Task to carry out: Below are records; transcribe only the line with "Kabupaten dan Kota se Kalimantan Tengah" and those after it, through the last line, without any change.

Given entries:

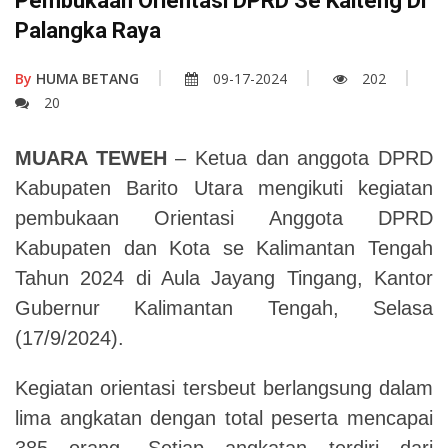
Pembukaan Orientasi DPRD Se Kalteng Di
Palangka Raya
By
HUMA BETANG
09-17-2024
202
20
MUARA TEWEH
– Ketua dan anggota DPRD
Kabupaten Barito Utara mengikuti kegiatan
pembukaan Orientasi Anggota DPRD
Kabupaten dan Kota se Kalimantan Tengah
Tahun 2024 di Aula Jayang Tingang, Kantor
Gubernur Kalimantan Tengah, Selasa
(17/9/2024).
Kegiatan orientasi tersbeut berlangsung dalam
lima angkatan dengan total peserta mencapai
385 orang. Setiap angkatan terdiri dari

Solution below:
Kabupaten dan Kota se Kalimantan Tengah
Tahun 2024 di Aula Jayang Tingang, Kantor
Gubernur Kalimantan Tengah, Selasa
(17/9/2024).
Kegiatan orientasi tersbeut berlangsung dalam
lima angkatan dengan total peserta mencapai
385 orang. Setiap angkatan terdiri dari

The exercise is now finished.